What they share in common is the Soil Stradivarius, built in 1714 by the legendary Cremonese luthier and one of seven famous violins owned and played by Menuhin during his illustrious career. In the fictional Fallout story, the Soil Stradivarius is thought to be the only Strad that survived a nuclear war, and it is therefore hidden in a vault to preserve it.

Back to real life, Menuhin played the Soil Stradivarius (so named for an 18thcentury Belgian industrialist) from when he purchased it in 1950 until some time before he sold to its current owner, violinist Itzhak Perlman. French luthier Jean-Baptiste Vuillaume once owned the instrument, distinguished by its red varnish and two-piece maple back. Like Stradivari, Vuillaume provided musicians at the time with fine stringed instruments for sale, crafted in his fine violin shop and by his gifted hands.

It was not Menuhin’s only Stradivarius-crafted instrument. He used the Prince Khevenhüller 1733 Stradivari, in addition to three by the house of Guarneri (Lord Wilton Guarnerius 1742, Guarneri filius Andrea 1703, and Guarneri del Gesu 1739). Menuhin also played a Milanese violin from Giovanni Grancino (1695), and another from Giovanni Bussetto (1680), a luthier in Cremona, whose violins are very rare because he was active for only ten years (1670-1680).

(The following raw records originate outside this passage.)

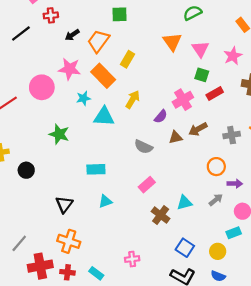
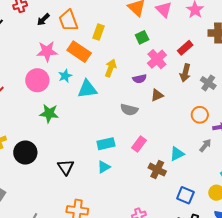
orange trapezoid: (98, 41) -> (68, 20), turned -45
green square: (202, 75) -> (142, 37), moved, turned -32
pink circle: (42, 87) -> (37, 80), moved
purple semicircle: (161, 116) -> (140, 79), turned 48
brown arrow: (198, 129) -> (185, 73), moved, turned -36
gray cross: (232, 135) -> (208, 83), turned -35
cyan rectangle: (96, 169) -> (106, 144), moved
black circle: (26, 170) -> (25, 153), size x1.5
black triangle: (64, 204) -> (66, 167), moved

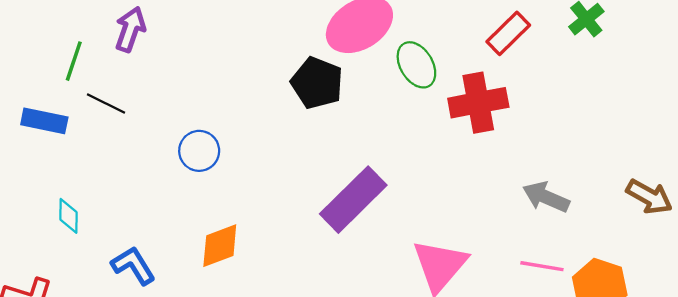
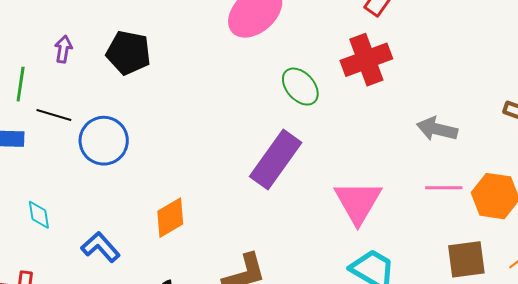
purple arrow: (130, 29) -> (63, 49), size x0.7
green ellipse: (416, 65) -> (300, 87), moved
black pentagon: (317, 83) -> (128, 53), moved
blue circle: (199, 151) -> (104, 141), moved, size x1.4

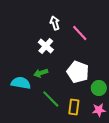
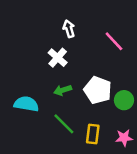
pink line: (80, 33) -> (114, 41), moved
green arrow: (41, 73) -> (63, 90), moved
green circle: (99, 88) -> (124, 100), moved

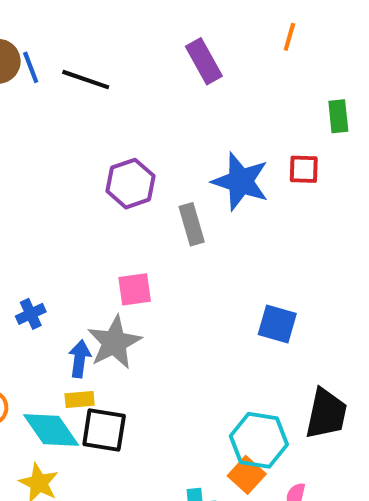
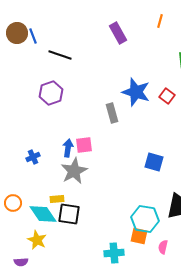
black line: (86, 80) -> (60, 55), moved
red square: (304, 169) -> (167, 96), moved, turned 35
purple hexagon: (131, 184) -> (51, 93), moved
blue arrow: (80, 359) -> (68, 148), moved
orange square: (247, 475) -> (139, 236), turned -30

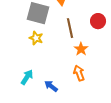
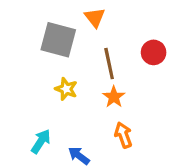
yellow star: (36, 38) -> (66, 89), moved
orange star: (81, 49) -> (114, 97), moved

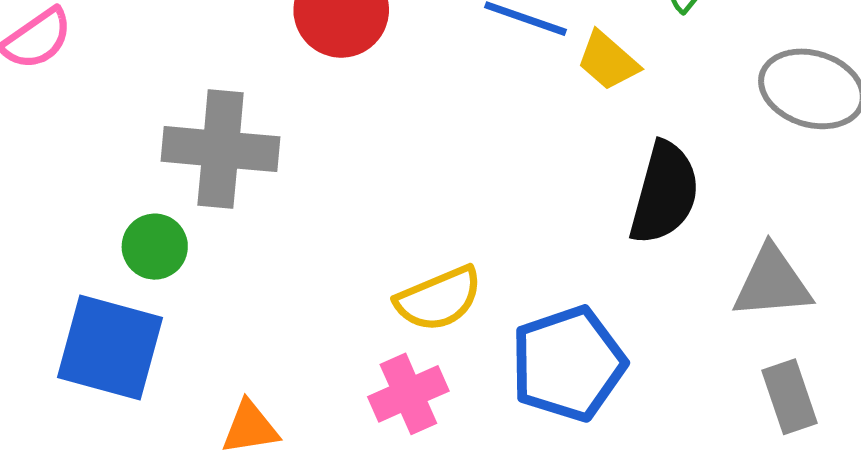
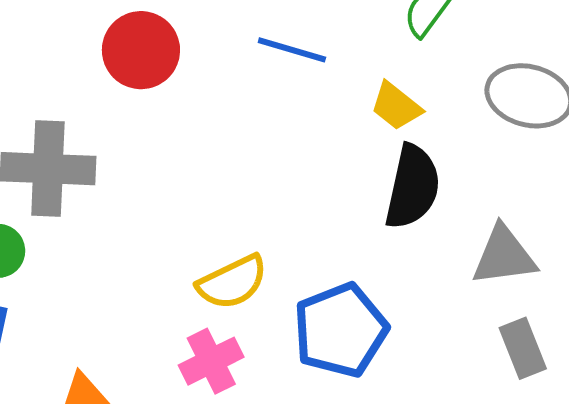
yellow trapezoid: (608, 61) -> (396, 106), moved

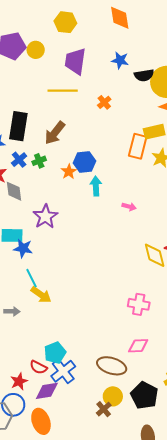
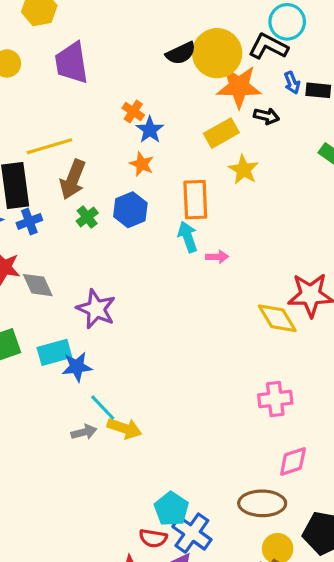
blue star: (120, 60) -> (150, 130), moved, turned -30
yellow line: (63, 91) -> (49, 146), moved
orange rectangle: (138, 146) -> (195, 200), moved
blue cross: (19, 160) -> (29, 221), moved, turned 35
green cross: (39, 161) -> (87, 217), moved
orange star: (69, 172) -> (142, 164), moved
cyan arrow: (96, 186) -> (188, 237), moved
gray arrow: (12, 311) -> (84, 432), moved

Recognized at a young age for his talent, Menuhin’s first public appearance was at the age of seven as a solo violinist with the San Francisco Symphony Orchestra. His career trajectory set, he was soon in demand around the world. Born in New York City, his parents moved with him to Paris where he studied under George Enescu and Adolf Busch in Basel.

But Menuhin and his violins were not confined to the great concert halls filled with the European aristocracy. He played for Allied soldiers during World War II and for liberated survivors of concentration camps in Germany in 1945. Himself born to a family of religious Jewish immigrants from Lithuania, he nonetheless played with the Berlin Philharmonic in 1947 as a gesture toward reconciliation, a mere two years after liberation and the close of the Holocaust.

Itzhak Perlman remains forever grateful for having received the Soil Stradivarius. He told Strings Magazinein 2015, “When Menuhin agreed to let me try it, I felt it was the greatest sound that I had ever experienced. It was my dream to own it, and one day that dream came true.”

Which suggests the developers of the Fallout video games understand well what should be preserved, come what may in a nuclear future.